## Information given
..........
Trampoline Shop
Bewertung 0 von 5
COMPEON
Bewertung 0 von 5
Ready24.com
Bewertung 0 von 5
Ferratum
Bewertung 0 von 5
..........
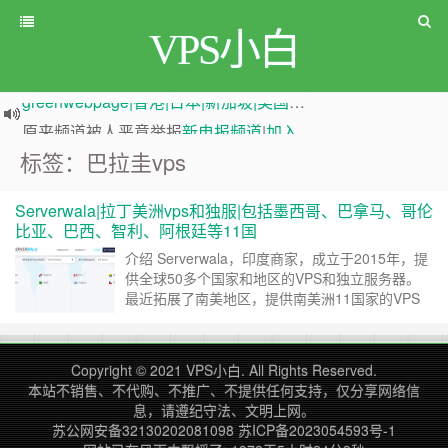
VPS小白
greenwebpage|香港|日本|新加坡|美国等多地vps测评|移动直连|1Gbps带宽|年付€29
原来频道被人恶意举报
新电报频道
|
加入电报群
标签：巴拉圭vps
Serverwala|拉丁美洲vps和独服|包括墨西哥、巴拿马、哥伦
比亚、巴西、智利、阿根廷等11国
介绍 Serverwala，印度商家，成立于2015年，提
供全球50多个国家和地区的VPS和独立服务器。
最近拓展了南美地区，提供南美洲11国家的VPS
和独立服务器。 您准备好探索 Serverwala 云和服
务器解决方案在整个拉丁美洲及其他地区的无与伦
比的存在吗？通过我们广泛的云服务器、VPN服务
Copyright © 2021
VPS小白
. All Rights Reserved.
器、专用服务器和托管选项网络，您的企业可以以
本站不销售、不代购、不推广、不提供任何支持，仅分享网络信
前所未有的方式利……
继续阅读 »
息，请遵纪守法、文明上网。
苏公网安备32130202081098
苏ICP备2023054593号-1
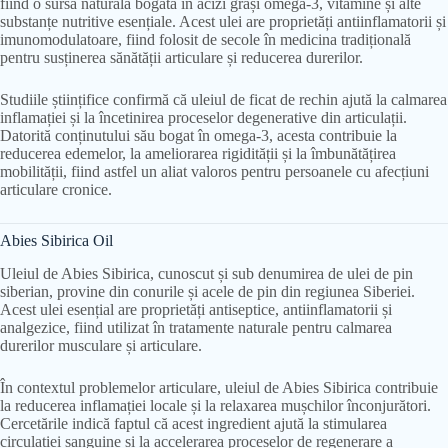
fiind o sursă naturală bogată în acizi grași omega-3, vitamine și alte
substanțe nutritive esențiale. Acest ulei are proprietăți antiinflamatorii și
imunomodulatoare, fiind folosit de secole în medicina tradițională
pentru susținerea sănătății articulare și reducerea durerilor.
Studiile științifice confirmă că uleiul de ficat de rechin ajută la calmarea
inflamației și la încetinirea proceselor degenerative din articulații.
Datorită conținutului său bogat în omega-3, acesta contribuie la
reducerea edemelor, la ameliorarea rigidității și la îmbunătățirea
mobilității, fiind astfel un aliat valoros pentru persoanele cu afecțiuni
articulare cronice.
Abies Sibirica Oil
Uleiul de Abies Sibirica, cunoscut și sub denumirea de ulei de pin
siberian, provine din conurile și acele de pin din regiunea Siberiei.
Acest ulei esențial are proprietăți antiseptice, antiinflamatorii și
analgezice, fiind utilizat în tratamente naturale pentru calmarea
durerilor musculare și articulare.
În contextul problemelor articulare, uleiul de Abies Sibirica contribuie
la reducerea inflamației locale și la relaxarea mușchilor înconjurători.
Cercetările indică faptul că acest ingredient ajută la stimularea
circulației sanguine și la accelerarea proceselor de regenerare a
..........
From the line holding "articulare cronice." to the line holding "circulației sanguine și", inclusive, restate each line above exactly as written.

articulare cronice.
Abies Sibirica Oil
Uleiul de Abies Sibirica, cunoscut și sub denumirea de ulei de pin
siberian, provine din conurile și acele de pin din regiunea Siberiei.
Acest ulei esențial are proprietăți antiseptice, antiinflamatorii și
analgezice, fiind utilizat în tratamente naturale pentru calmarea
durerilor musculare și articulare.
În contextul problemelor articulare, uleiul de Abies Sibirica contribuie
la reducerea inflamației locale și la relaxarea mușchilor înconjurători.
Cercetările indică faptul că acest ingredient ajută la stimularea
circulației sanguine și la accelerarea proceselor de regenerare a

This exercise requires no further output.